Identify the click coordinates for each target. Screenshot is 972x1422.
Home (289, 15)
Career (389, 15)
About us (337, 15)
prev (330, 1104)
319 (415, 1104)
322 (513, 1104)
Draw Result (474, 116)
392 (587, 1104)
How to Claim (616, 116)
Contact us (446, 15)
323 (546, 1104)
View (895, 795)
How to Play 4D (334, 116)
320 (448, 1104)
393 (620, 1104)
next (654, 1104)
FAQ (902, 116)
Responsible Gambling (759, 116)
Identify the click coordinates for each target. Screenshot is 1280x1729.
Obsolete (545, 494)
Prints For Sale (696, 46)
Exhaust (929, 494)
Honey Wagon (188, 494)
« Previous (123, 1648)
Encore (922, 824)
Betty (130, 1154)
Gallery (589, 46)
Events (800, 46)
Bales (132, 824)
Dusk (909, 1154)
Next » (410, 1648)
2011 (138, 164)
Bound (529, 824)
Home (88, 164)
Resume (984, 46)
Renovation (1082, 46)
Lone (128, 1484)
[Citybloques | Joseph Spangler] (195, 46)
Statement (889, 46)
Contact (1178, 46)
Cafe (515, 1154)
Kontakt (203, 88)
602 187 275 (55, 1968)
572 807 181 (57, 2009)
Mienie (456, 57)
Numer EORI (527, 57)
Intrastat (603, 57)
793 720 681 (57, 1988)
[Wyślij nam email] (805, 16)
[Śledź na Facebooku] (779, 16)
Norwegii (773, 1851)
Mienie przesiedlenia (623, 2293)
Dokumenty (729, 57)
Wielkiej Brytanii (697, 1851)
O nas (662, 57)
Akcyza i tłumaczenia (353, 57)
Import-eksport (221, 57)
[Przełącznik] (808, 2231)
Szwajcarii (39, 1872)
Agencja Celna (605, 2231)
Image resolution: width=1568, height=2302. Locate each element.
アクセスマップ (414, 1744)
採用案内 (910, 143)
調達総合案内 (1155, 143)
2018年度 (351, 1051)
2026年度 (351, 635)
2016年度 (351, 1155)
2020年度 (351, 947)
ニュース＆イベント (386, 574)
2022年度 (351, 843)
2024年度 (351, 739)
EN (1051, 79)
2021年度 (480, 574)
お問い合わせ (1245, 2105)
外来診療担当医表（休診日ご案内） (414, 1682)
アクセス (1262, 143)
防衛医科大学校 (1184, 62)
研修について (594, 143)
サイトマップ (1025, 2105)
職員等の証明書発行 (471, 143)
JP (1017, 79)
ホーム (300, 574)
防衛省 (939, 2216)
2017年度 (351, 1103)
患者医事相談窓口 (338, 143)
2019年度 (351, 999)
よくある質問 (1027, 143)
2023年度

> EXERCISE GOAL
After identifying the lines above that contain "click", copy each one.

> OUTPUT OF THE TASK
Identify the click coordinates for each target. Screenshot is 972x1422.
Identify the click coordinates for each target. Screenshot is 1280x1729.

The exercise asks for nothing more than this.